As countries observe World Logic Day on Friday, experts say a blessing in disguise came for the southern African country of Zimbabwe during the COVID-19 pandemic, when schools were shuttered for most of the time.
Instead of pursuing an annual examination system, the country introduced a new system based on students’ reasoning, logic, and critical thinking skills, thus opening a new chapter in the country’s education system.
Logic, based on the principles of reasoning, has been studied by many civilizations throughout history and played an important role in the development of philosophy and science.
In 2019, UNESCO proclaimed Jan. 14 to be World Logic Day, as that date coincidentally marks the anniversary of both the death of Kurt Godel and the birthday of Alfred Tarski, two of the most prominent logicians of the 20th century.
Speaking to Anadolu Agency, Paul Mapfumo, vice chancellor of the University of Zimbabwe, said innovation, creativity, and design thinking that stimulate logic are necessary for the country’s development.
“We normally say logic comes to the same, which means the same kind of solution while solving problems. It doesn’t matter where you are geographically but if we’re using the same logic, then we will arrive at the same answer,” Mapfumo said.
He linked the country’s introduction of continuous assessment to test the students in pandemic times as an example of promoting logic.
Continuous assessment learning activities (CALA) is a form of testing students by evaluating their progress in various disciplines throughout the course, rather than assessing them by sitting in a single exam.
“The argument is that the government is advancing a philosophy, a policy that supports the use of logic in schools, and the obvious example is the launch of innovation hubs, industrial parks in universities. This has stimulated the private sector to have its hub, meaning we have a convergence of a nation under one vision to promote logic,” said Mapfumo.
Gains for engineers
He said the introduction of continuous assessment learning activities has brought gains to engineers, as it helps them maintain the required skills and promote standards relevant to the industry.
According to Thami Mpala, head of the Zimbabwe Institution of Engineers, the introduction of logic has raised the character and status of the engineering profession, while ensuring that practicing engineers continuously develop their skills to come up with sustainable, innovative engineering solutions.
“Therefore, the use of logic and critical thinking are very important aspects to help develop such skills for engineers in an ever-changing world,” he added.
Students also maintain that the introduction of CALA has helped them to face challenges and undertake research and get exposed to reasoning rather than just memorizing to pass their tests.
“The introduction of CALA helped me a lot as I was presented with challenges to solve and during my research,” said Vanessa Phiri, a student.
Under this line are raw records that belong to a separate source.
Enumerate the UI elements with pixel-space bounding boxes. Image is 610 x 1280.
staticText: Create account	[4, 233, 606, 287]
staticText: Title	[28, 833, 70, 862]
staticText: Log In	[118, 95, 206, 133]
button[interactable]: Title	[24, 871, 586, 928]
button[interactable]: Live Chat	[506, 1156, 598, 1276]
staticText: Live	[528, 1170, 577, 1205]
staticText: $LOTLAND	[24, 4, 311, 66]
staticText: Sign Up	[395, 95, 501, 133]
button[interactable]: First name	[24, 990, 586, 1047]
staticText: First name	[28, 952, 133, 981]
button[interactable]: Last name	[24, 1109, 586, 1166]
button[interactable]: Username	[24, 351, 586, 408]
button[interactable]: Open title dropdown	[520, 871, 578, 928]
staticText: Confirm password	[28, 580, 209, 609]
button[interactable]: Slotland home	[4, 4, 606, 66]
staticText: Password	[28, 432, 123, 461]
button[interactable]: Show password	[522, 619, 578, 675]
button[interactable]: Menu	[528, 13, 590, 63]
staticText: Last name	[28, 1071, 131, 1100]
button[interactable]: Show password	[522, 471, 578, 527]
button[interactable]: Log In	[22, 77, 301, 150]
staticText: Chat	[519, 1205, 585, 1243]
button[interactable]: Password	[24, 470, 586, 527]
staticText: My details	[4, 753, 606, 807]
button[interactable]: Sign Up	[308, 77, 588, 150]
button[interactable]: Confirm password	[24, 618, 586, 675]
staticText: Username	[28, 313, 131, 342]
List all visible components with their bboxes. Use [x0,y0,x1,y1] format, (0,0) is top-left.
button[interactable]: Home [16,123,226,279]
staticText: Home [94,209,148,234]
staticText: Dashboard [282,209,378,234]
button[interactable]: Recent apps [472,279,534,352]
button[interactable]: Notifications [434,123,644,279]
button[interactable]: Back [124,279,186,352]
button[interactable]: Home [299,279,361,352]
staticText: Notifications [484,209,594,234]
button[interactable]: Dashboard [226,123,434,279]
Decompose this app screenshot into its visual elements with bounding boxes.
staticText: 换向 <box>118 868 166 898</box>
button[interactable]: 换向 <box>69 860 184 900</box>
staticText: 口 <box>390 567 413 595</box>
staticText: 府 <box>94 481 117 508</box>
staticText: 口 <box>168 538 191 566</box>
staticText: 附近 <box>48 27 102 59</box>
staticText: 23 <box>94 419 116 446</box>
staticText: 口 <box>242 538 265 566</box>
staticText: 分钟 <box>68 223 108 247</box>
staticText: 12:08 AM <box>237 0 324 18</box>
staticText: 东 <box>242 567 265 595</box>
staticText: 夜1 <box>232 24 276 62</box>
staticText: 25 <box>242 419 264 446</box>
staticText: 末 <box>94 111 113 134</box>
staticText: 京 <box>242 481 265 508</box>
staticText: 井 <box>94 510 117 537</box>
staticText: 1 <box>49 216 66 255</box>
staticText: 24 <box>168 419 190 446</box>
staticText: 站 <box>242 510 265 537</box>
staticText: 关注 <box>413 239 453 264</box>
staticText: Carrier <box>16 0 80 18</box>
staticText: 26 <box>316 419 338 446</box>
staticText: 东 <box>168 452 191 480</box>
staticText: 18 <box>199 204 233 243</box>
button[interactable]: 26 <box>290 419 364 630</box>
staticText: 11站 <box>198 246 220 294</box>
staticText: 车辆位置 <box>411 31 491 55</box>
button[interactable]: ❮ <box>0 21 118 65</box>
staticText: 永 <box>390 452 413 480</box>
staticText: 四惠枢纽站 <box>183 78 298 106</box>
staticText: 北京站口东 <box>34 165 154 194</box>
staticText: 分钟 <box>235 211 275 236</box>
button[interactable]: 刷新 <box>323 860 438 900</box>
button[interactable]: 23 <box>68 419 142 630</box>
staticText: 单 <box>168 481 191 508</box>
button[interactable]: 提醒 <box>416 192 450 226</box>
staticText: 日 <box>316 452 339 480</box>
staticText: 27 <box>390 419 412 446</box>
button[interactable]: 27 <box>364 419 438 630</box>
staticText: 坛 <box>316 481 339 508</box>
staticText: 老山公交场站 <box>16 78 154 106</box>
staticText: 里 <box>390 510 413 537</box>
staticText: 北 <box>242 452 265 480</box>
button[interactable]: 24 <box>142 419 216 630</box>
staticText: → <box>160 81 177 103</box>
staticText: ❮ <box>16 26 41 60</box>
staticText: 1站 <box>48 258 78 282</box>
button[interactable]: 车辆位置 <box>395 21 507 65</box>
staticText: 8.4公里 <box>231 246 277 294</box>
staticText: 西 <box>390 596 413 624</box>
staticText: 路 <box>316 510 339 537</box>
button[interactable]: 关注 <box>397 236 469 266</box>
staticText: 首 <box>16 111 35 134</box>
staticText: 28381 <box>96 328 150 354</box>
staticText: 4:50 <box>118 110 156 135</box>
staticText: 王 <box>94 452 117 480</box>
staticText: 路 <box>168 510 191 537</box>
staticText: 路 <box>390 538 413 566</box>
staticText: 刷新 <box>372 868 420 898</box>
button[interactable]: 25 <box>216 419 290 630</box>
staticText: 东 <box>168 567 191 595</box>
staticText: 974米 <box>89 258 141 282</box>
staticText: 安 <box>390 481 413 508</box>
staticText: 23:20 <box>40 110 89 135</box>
“I ended up getting extra information that I also found useful in answering my commerce final examination papers.”
She added: “It pushed me to think critically and exposed me to data by several scholars besides the authors of our school books on various topics.”
Ruvimbo Bvindi, another student in Harare, Zimbabwe’s capital, also commended the introduction of CALA, saying he had taken exams in 10 subjects.
“I discovered that what I researched and presented during the CALA gave me the impetus to think critically and answer final exam questions that required explanation in all the subjects,” said Bvindi.
When the use of continuous assessment was first introduced last March, it faced opposition from various quarters, including teachers.
“Our teachers told us that there was no time for assessment during the year owing to COVID-19 lockdowns,” said Tedious Jack, a secondary school student.
“But the government insisted, and then we realized this was a very important learning program, as it enhances the use of logic.”